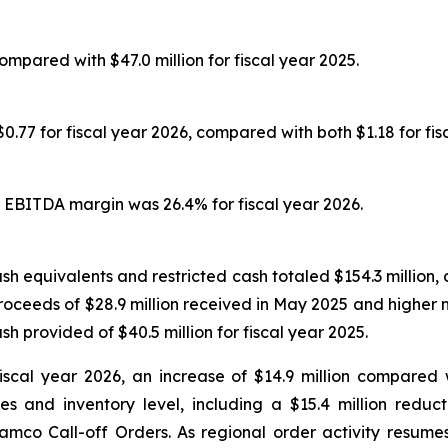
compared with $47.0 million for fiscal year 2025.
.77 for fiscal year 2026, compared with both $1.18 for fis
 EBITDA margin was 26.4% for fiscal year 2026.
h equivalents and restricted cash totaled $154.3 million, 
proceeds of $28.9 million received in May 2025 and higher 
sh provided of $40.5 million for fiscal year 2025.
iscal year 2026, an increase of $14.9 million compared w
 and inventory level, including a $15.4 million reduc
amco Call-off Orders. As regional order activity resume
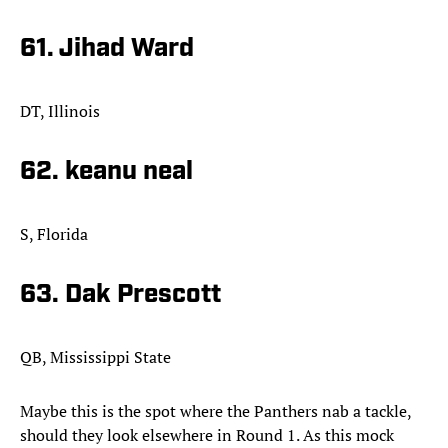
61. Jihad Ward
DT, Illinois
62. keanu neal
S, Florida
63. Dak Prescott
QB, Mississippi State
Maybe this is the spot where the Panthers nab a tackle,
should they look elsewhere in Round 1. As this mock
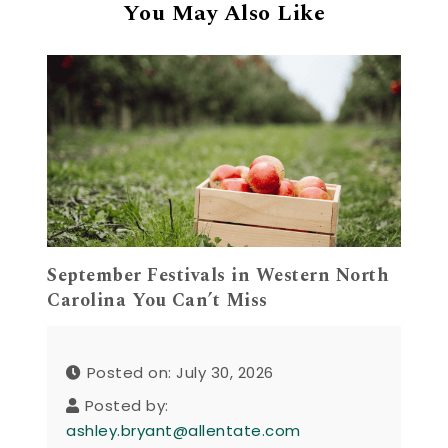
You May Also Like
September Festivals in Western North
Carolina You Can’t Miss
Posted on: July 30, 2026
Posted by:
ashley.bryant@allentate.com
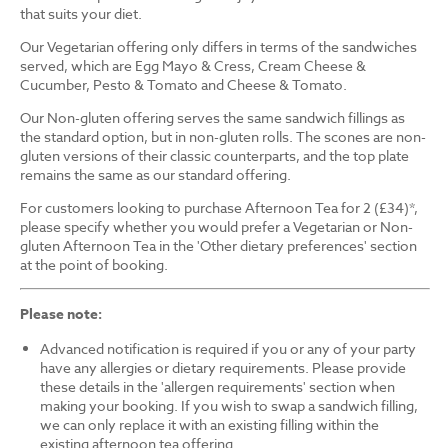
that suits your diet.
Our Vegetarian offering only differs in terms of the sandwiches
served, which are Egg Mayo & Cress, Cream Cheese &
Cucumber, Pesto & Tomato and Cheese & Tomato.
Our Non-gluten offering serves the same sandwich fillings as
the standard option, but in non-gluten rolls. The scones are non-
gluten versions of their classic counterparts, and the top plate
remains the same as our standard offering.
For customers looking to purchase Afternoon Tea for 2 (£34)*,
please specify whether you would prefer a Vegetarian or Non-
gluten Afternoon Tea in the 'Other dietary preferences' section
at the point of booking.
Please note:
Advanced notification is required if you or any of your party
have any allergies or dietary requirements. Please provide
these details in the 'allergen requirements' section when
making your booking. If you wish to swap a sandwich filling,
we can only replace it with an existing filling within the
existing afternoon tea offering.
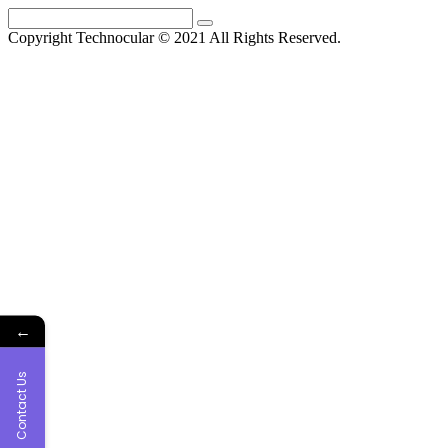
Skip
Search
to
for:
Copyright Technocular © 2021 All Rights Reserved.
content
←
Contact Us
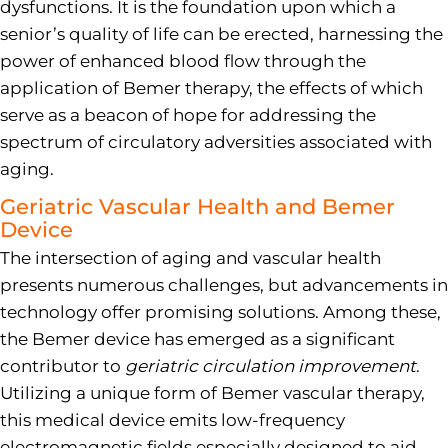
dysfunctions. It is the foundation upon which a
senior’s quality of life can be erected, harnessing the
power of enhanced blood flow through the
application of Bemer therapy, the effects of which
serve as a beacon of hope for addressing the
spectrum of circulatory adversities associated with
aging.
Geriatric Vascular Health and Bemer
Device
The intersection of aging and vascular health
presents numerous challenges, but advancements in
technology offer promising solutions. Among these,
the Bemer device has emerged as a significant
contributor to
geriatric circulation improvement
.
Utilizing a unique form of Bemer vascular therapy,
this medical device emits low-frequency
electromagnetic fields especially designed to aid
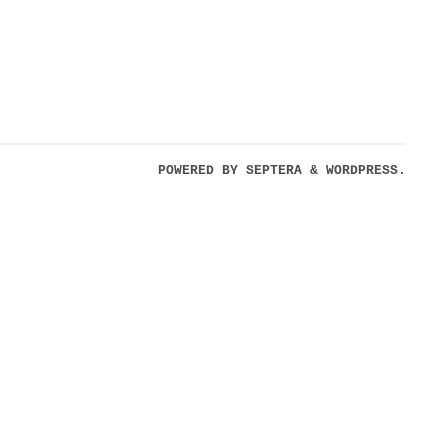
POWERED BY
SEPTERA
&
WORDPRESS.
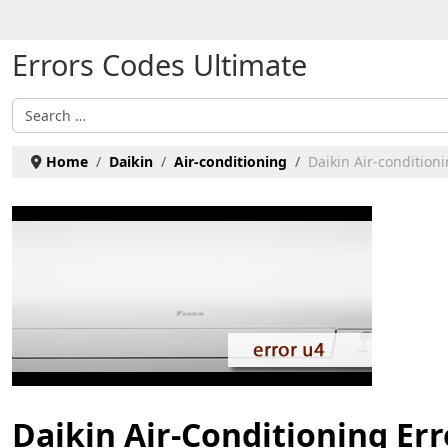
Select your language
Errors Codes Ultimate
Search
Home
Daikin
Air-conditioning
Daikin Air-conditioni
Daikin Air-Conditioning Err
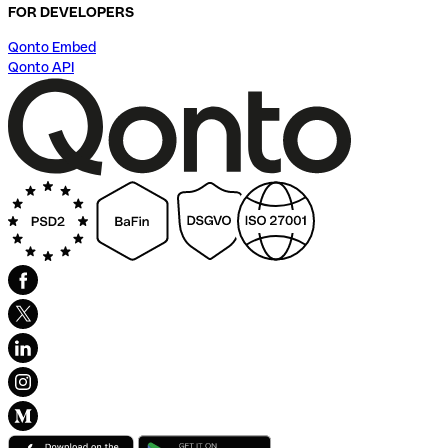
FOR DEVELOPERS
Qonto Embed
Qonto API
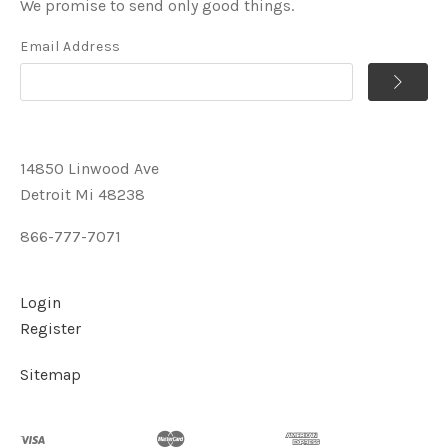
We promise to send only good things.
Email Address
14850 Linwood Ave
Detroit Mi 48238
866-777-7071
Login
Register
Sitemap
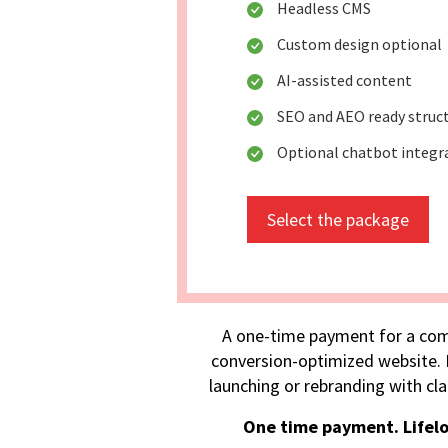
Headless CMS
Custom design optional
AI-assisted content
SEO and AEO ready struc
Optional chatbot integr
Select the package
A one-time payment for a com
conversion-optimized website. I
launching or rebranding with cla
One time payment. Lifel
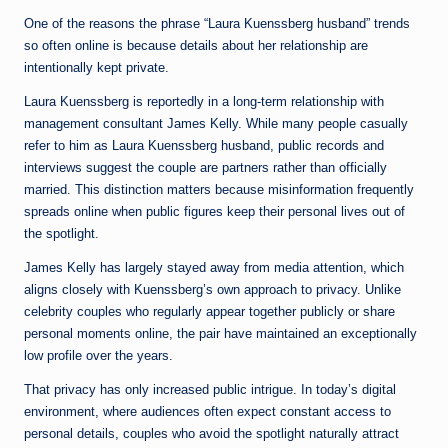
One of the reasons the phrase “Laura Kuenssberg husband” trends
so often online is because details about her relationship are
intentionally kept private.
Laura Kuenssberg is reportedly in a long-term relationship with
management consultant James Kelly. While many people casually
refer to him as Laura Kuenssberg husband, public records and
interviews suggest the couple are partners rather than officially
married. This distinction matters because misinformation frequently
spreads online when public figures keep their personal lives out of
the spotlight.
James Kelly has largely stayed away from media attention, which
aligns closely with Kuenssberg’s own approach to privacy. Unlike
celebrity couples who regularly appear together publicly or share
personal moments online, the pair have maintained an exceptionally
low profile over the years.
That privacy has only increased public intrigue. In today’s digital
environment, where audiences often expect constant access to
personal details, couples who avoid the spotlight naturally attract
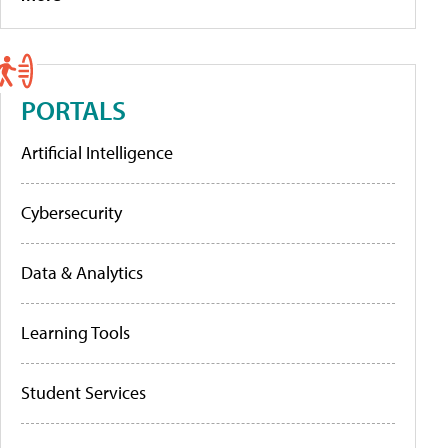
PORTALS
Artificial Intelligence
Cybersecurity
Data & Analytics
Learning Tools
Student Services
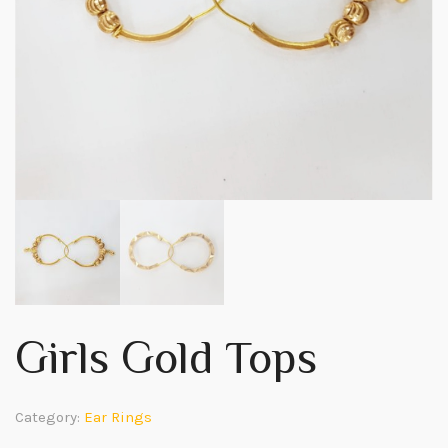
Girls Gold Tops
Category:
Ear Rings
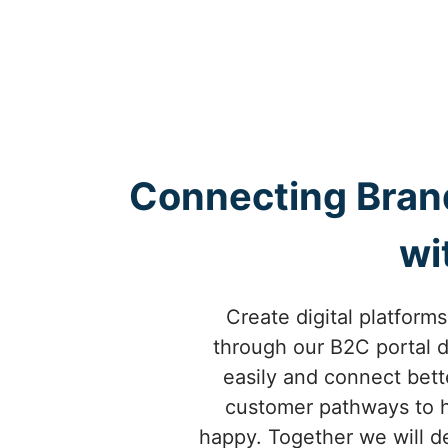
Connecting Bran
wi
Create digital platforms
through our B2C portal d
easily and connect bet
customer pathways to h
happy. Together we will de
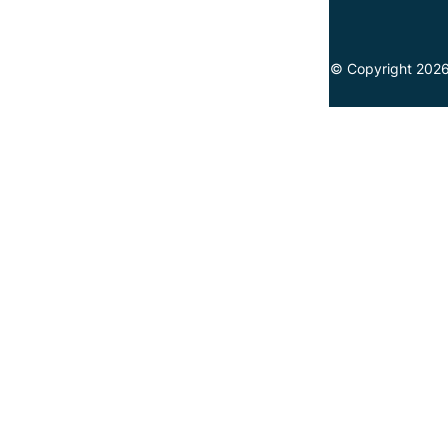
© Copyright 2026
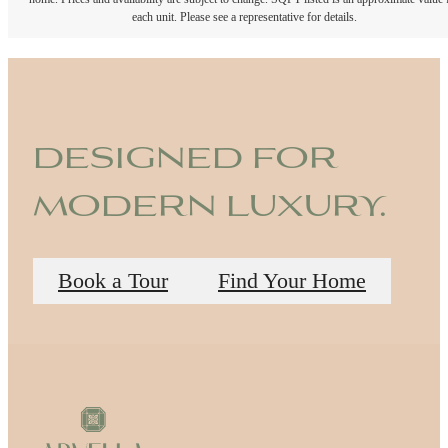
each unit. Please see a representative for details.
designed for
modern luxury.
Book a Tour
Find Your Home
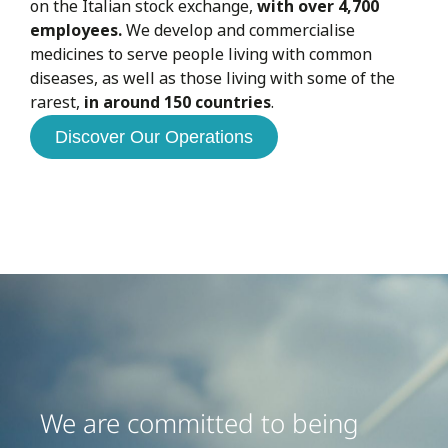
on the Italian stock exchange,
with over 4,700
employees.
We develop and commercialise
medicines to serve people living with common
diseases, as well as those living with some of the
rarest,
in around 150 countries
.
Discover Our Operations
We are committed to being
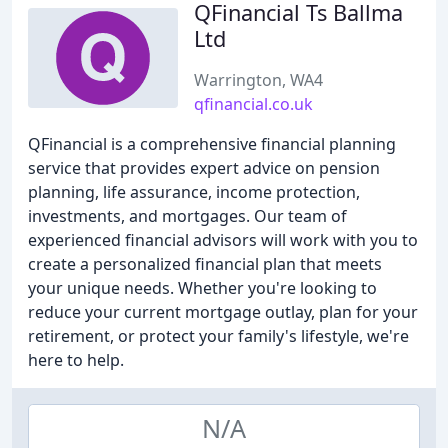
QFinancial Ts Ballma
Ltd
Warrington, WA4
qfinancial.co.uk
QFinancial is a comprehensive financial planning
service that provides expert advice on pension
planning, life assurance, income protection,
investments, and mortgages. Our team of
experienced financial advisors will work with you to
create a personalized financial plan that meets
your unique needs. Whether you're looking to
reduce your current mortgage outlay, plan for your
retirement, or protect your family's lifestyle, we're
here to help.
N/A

---

## [WHAT TO DO]
Repeat every record above exactly, but leave out any pictures.

## [EXERCISE ANSWER]
compared with $47.0 million for fiscal year 2025.
.77 for fiscal year 2026, compared with both $1.18 for fis
 EBITDA margin was 26.4% for fiscal year 2026.
h equivalents and restricted cash totaled $154.3 million, 
proceeds of $28.9 million received in May 2025 and higher 
sh provided of $40.5 million for fiscal year 2025.
iscal year 2026, an increase of $14.9 million compared w
 and inventory level, including a $15.4 million reduc
amco Call-off Orders. As regional order activity resume
61. Jihad Ward
DT, Illinois
62. keanu neal
S, Florida
63. Dak Prescott
QB, Mississippi State
Maybe this is the spot where the Panthers nab a tackle,
should they look elsewhere in Round 1. As this mock
You May Also Like
September Festivals in Western North
Carolina You Can’t Miss
Posted on: July 30, 2026
Posted by:
ashley.bryant@allentate.com
that suits your diet.
Our Vegetarian offering only differs in terms of the sandwiches
served, which are Egg Mayo & Cress, Cream Cheese &
Cucumber, Pesto & Tomato and Cheese & Tomato.
Our Non-gluten offering serves the same sandwich fillings as
the standard option, but in non-gluten rolls. The scones are non-
gluten versions of their classic counterparts, and the top plate
remains the same as our standard offering.
For customers looking to purchase Afternoon Tea for 2 (£34)*,
please specify whether you would prefer a Vegetarian or Non-
gluten Afternoon Tea in the 'Other dietary preferences' section
at the point of booking.
Please note:
Advanced notification is required if you or any of your party
have any allergies or dietary requirements. Please provide
these details in the 'allergen requirements' section when
making your booking. If you wish to swap a sandwich filling,
we can only replace it with an existing filling within the
existing afternoon tea offering.
Skip
Search
to
for:
Copyright Technocular © 2021 All Rights Reserved.
content
←
Contact Us
dysfunctions. It is the foundation upon which a
senior’s quality of life can be erected, harnessing the
power of enhanced blood flow through the
application of Bemer therapy, the effects of which
serve as a beacon of hope for addressing the
spectrum of circulatory adversities associated with
aging.
Geriatric Vascular Health and Bemer
Device
The intersection of aging and vascular health
presents numerous challenges, but advancements in
technology offer promising solutions. Among these,
the Bemer device has emerged as a significant
contributor to
geriatric circulation improvement
.
Utilizing a unique form of Bemer vascular therapy,
this medical device emits low-frequency
electromagnetic fields especially designed to aid
POWERED BY
SEPTERA
&
WORDPRESS.
Select your language
Errors Codes Ultimate
Search
Home
Daikin
Air-conditioning
Daikin Air-conditioni
Daikin Air-Conditioning Err
FOR DEVELOPERS
Qonto Embed
Qonto API
We promise to send only good things.
Email Address
14850 Linwood Ave
Detroit Mi 48238
866-777-7071
Login
Register
Sitemap
Headless CMS
Custom design optional
AI-assisted content
SEO and AEO ready struc
Optional chatbot integr
Select the package
A one-time payment for a com
conversion-optimized website. I
launching or rebranding with cla
One time payment. Lifel
One of the reasons the phrase “Laura Kuenssberg husband” trends
so often online is because details about her relationship are
intentionally kept private.
Laura Kuenssberg is reportedly in a long-term relationship with
management consultant James Kelly. While many people casually
refer to him as Laura Kuenssberg husband, public records and
interviews suggest the couple are partners rather than officially
married. This distinction matters because misinformation frequently
spreads online when public figures keep their personal lives out of
the spotlight.
James Kelly has largely stayed away from media attention, which
aligns closely with Kuenssberg’s own approach to privacy. Unlike
celebrity couples who regularly appear together publicly or share
personal moments online, the pair have maintained an exceptionally
low profile over the years.
That privacy has only increased public intrigue. In today’s digital
environment, where audiences often expect constant access to
personal details, couples who avoid the spotlight naturally attract
PORTALS
Artificial Intelligence
Cybersecurity
Data & Analytics
Learning Tools
Student Services
Girls Gold Tops
Category:
Ear Rings
Connecting Bran
wi
Create digital platforms
through our B2C portal d
easily and connect bet
customer pathways to h
happy. Together we will de
© Copyright 2026
each unit. Please see a representative for details.
designed for
modern luxury.
Book a Tour
Find Your Home
on the Italian stock exchange,
with over 4,700
employees.
We develop and commercialise
medicines to serve people living with common
diseases, as well as those living with some of the
rarest,
in around 150 countries
.
Discover Our Operations
We are committed to being
QFinancial Ts Ballma
Ltd
Warrington, WA4
qfinancial.co.uk
QFinancial is a comprehensive financial planning
service that provides expert advice on pension
planning, life assurance, income protection,
investments, and mortgages. Our team of
experienced financial advisors will work with you to
create a personalized financial plan that meets
your unique needs. Whether you're looking to
reduce your current mortgage outlay, plan for your
retirement, or protect your family's lifestyle, we're
here to help.
N/A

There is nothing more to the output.